In the 1950s, Clark conducted a study he had devised years earlier which showed that school segregation marred the development of black students. The Supreme Court cited those findings in its unanimous 1954 decision [on Brown v. Board of Education].

In his research, Clark showed black schoolchildren black and white dolls and asked what they thought. Most preferred the white doll and said the black doll looked "bad." When asked which doll looked more like themselves, some said the white doll. Others refused to answer the question or cried.

Chief Justice Earl Warren wrote that separating black children from white "solely because of their race generates a feeling of inferiority as to their status in the community that may affect their hearts and minds in a way unlikely ever to be undone."
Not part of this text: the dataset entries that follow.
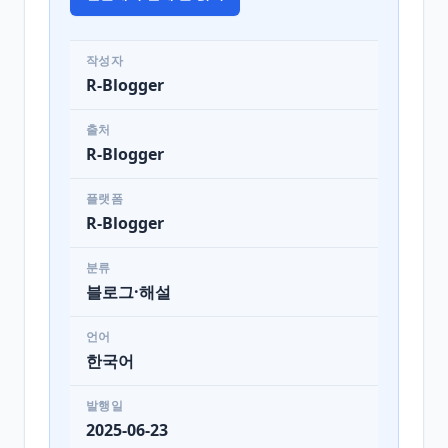
작성자
R-Blogger
출처
R-Blogger
플랫폼
R-Blogger
분류
블로그·해설
언어
한국어
발행일
2025-06-23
Thirty years after that landmark ruling, Clark described himself as "bewildered" at the persistence of de facto segregation and inferior education for many blacks.

[…]

He never abandoned his belief in the importance of education in overcoming racism. "I think that white and blacks should be taught to respect their fellow human beings as an integral part of being educated," he said.

"A racist system inevitably destroys and damages human beings; it brutalizes and dehumanizes them, blacks and whites alike," he wrote.
Though Clark was a psychologist, much of the research he did had a sociological element that was of interest to me. If you’ve never read any of his work, I highly recommend it.